Thursday, December 20, 2007

Our Readers Respond...

A Message From Sen. Andrea Stewart-Cousins

Dear Editor:

I would like to take an opportunity to thank everyone for your support during this difficult time. The outpouring
of sympathy from my friends, supporters, and the entire community has meant so much to me and to my family.
Tom and I were married almost 30 years and raised three beautiful children. His loss and the love our family
shared is immeasurable but so is the generosity of spirit and love my family has received from all of you.

Know that we are strengthened by your thoughts and prayers and have been able to endure this trying life experience because we know we are surrounded by love. Your good wishes uplift our lives and help us to move forward in Tom’s memory.

Tom would have been overwhelmed to see all those who attended the services, sent food, cards, and flowers,
and called to convey their sympathy. His legacy of quiet strength and unwavering support for his family will always be remembered.

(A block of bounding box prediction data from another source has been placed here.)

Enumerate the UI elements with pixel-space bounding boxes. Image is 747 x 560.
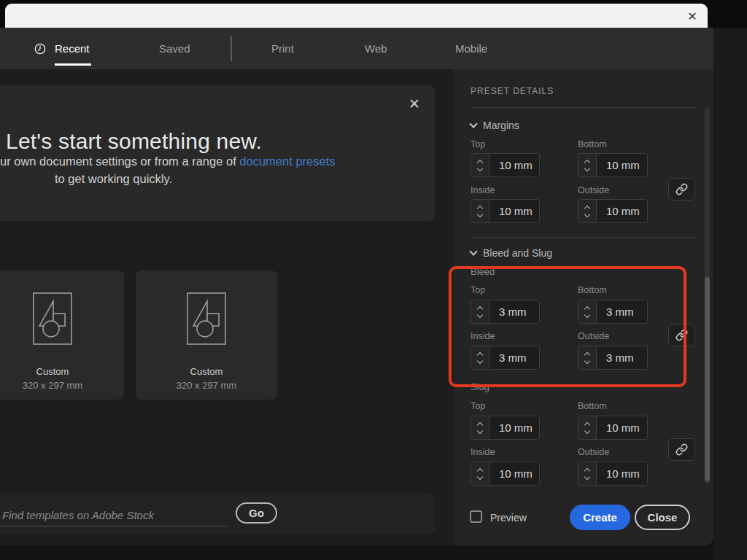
tab-recent[interactable]: Recent — [55, 42, 90, 55]
stepper-down-icon[interactable] — [584, 211, 590, 217]
tab-web[interactable]: Web — [365, 42, 387, 55]
panel-header: PRESET DETAILS — [471, 86, 554, 96]
margins-outside-label: Outside — [578, 185, 609, 195]
margins-link-button[interactable] — [668, 178, 695, 201]
stepper-up-icon[interactable] — [584, 205, 590, 211]
stock-search-input[interactable]: Find templates on Adobe Stock — [0, 500, 228, 526]
stock-go-button[interactable]: Go — [236, 502, 277, 524]
preset-card-custom-2[interactable]: Custom 320 x 297 mm — [136, 271, 277, 400]
stepper-arrows[interactable] — [471, 200, 489, 222]
slug-top-label: Top — [471, 401, 485, 411]
slug-top-field[interactable]: 10 mm — [471, 416, 540, 440]
margins-bottom-field[interactable]: 10 mm — [578, 153, 648, 177]
bleed-bottom-value[interactable]: 3 mm — [597, 300, 647, 323]
margins-top-value[interactable]: 10 mm — [489, 154, 539, 176]
window-close-icon[interactable]: ✕ — [683, 7, 702, 26]
stepper-arrows[interactable] — [471, 300, 489, 323]
welcome-banner: Let's start something new. ur own docume… — [0, 85, 435, 221]
divider — [471, 107, 696, 108]
stepper-up-icon[interactable] — [477, 421, 483, 427]
bleed-inside-value[interactable]: 3 mm — [489, 346, 539, 369]
bleed-bottom-field[interactable]: 3 mm — [578, 300, 648, 324]
slug-inside-label: Inside — [471, 447, 495, 457]
stepper-up-icon[interactable] — [477, 467, 483, 473]
slug-bottom-value[interactable]: 10 mm — [597, 416, 647, 439]
margins-outside-value[interactable]: 10 mm — [597, 200, 647, 222]
stepper-arrows[interactable] — [471, 154, 489, 176]
stepper-down-icon[interactable] — [477, 311, 483, 317]
margins-inside-field[interactable]: 10 mm — [471, 199, 540, 223]
stepper-down-icon[interactable] — [584, 165, 590, 171]
stepper-arrows[interactable] — [578, 154, 597, 176]
preset-card-custom-1[interactable]: Custom 320 x 297 mm — [0, 271, 124, 400]
stepper-arrows[interactable] — [471, 416, 489, 439]
stepper-arrows[interactable] — [471, 346, 489, 369]
margins-bottom-value[interactable]: 10 mm — [597, 154, 647, 176]
bleed-top-label: Top — [471, 285, 485, 295]
stepper-down-icon[interactable] — [584, 357, 590, 363]
stepper-arrows[interactable] — [578, 462, 597, 485]
preview-label: Preview — [490, 512, 527, 524]
tab-mobile[interactable]: Mobile — [455, 42, 487, 55]
preset-card-name: Custom — [0, 366, 124, 377]
banner-text-line2: to get working quickly. — [55, 172, 172, 186]
stepper-up-icon[interactable] — [477, 351, 483, 357]
bleed-top-field[interactable]: 3 mm — [471, 300, 540, 324]
banner-title: Let's start something new. — [6, 129, 262, 154]
stepper-arrows[interactable] — [578, 346, 597, 369]
slug-top-value[interactable]: 10 mm — [489, 416, 539, 439]
bleed-slug-section-toggle[interactable]: Bleed and Slug — [471, 247, 552, 259]
stepper-arrows[interactable] — [471, 462, 489, 485]
bleed-outside-field[interactable]: 3 mm — [578, 346, 648, 370]
panel-scrollbar-thumb[interactable] — [705, 277, 710, 481]
new-document-dialog: Recent Saved Print Web Mobile Let's star… — [0, 28, 713, 545]
stepper-arrows[interactable] — [578, 200, 597, 222]
stepper-up-icon[interactable] — [584, 306, 590, 311]
slug-outside-value[interactable]: 10 mm — [597, 462, 647, 485]
stepper-down-icon[interactable] — [584, 427, 590, 433]
stepper-down-icon[interactable] — [584, 311, 590, 317]
slug-inside-value[interactable]: 10 mm — [489, 462, 539, 485]
create-button[interactable]: Create — [570, 505, 630, 530]
stepper-down-icon[interactable] — [584, 473, 590, 479]
link-icon — [676, 183, 688, 195]
stepper-down-icon[interactable] — [477, 211, 483, 217]
slug-outside-field[interactable]: 10 mm — [578, 462, 648, 486]
stepper-arrows[interactable] — [578, 300, 597, 323]
preview-checkbox[interactable] — [470, 510, 482, 523]
margins-section-toggle[interactable]: Margins — [471, 120, 519, 131]
bleed-link-button[interactable] — [668, 324, 695, 346]
slug-link-button[interactable] — [668, 438, 695, 461]
margins-inside-value[interactable]: 10 mm — [489, 200, 539, 222]
stepper-arrows[interactable] — [578, 416, 597, 439]
stepper-up-icon[interactable] — [477, 205, 483, 211]
adobe-stock-search-bar: Find templates on Adobe Stock Go — [0, 493, 435, 534]
bleed-top-value[interactable]: 3 mm — [489, 300, 539, 323]
bleed-inside-field[interactable]: 3 mm — [471, 346, 540, 370]
banner-close-icon[interactable]: ✕ — [406, 95, 423, 112]
slug-inside-field[interactable]: 10 mm — [471, 462, 540, 486]
slug-bottom-field[interactable]: 10 mm — [578, 416, 648, 440]
stepper-down-icon[interactable] — [477, 165, 483, 171]
stepper-up-icon[interactable] — [477, 306, 483, 311]
stepper-up-icon[interactable] — [584, 421, 590, 427]
margins-outside-field[interactable]: 10 mm — [578, 199, 648, 223]
stepper-down-icon[interactable] — [477, 357, 483, 363]
link-icon — [676, 329, 688, 341]
tab-print[interactable]: Print — [271, 42, 294, 55]
bleed-outside-value[interactable]: 3 mm — [597, 346, 647, 369]
stepper-up-icon[interactable] — [584, 351, 590, 357]
stepper-down-icon[interactable] — [477, 427, 483, 433]
window-titlebar[interactable]: ✕ — [5, 4, 708, 28]
stepper-down-icon[interactable] — [477, 473, 483, 479]
close-button[interactable]: Close — [635, 505, 690, 530]
stepper-up-icon[interactable] — [584, 159, 590, 165]
document-presets-link[interactable]: document presets — [239, 155, 335, 168]
stepper-up-icon[interactable] — [477, 159, 483, 165]
margins-top-field[interactable]: 10 mm — [471, 153, 540, 177]
slug-subsection-label: Slug — [471, 381, 489, 392]
margins-inside-label: Inside — [471, 185, 495, 195]
bleed-bottom-label: Bottom — [578, 285, 607, 295]
tab-saved[interactable]: Saved — [159, 42, 190, 55]
stepper-up-icon[interactable] — [584, 467, 590, 473]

Again, thank you and accept my wishes to all for a safe and peaceful holiday season.

With deep gratitude,

Senator Andrea Stewart-Cousins

Ernie Busy At The Shredder

Dear Editor:

Ernie Davis and his cohorts are busy trying to cover up his criminal tracks before he gets out of the Mayor’s office on Dec. 31st. I work in City Hall. The Copy Room person (Ms. Harris’) job was to work on Ernie’s campaign. That’s all she did in City Hall. Now she is seen taking files out of the Mayor’s office for shredding.

Ernie said in the article in the Journal News about the FBI investigation of Wayne Charles that he did not know
Wayne Charles. This is a lie. Wayne Charles, his brother-inlaw Tom Terry, Gerrie Post and Ernie went to China together; expenses paid by Mount Vernon taxpayers. Tom Terry is Ernie’s Commissioner of Management Services. Ernie is shredding these records.

Ernie’s personal accountant (Mr. Hakim) works in the Planning Department. He is being paid out of Urban Renewal money to work on Ernie’s scheme to cover his tracks from the federal investigation. Lisa Copeland is one of Er-nie’s cohorts trying to cover up his crimes before he is indicted.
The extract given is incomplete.